EXERCISE OBJECTIVE >>
Taking the line that contains "sides leaving plenty of room for framing or" as the first, copy exactly every line through the last line of the records, and nothing else.

[Saved data entries]
-- -- --
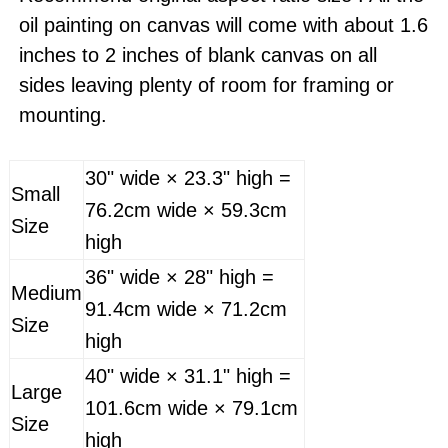
oil painting on canvas will come with about 1.6
inches to 2 inches of blank canvas on all
sides leaving plenty of room for framing or
mounting.
30" wide × 23.3" high =
Small
76.2cm wide × 59.3cm
Size
high
36" wide × 28" high =
Medium
91.4cm wide × 71.2cm
Size
high
40" wide × 31.1" high =
Large
101.6cm wide × 79.1cm
Size
high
-- -- --
RESPONSE BELOW >>
sides leaving plenty of room for framing or
mounting.
30" wide × 23.3" high =
Small
76.2cm wide × 59.3cm
Size
high
36" wide × 28" high =
Medium
91.4cm wide × 71.2cm
Size
high
40" wide × 31.1" high =
Large
101.6cm wide × 79.1cm
Size
high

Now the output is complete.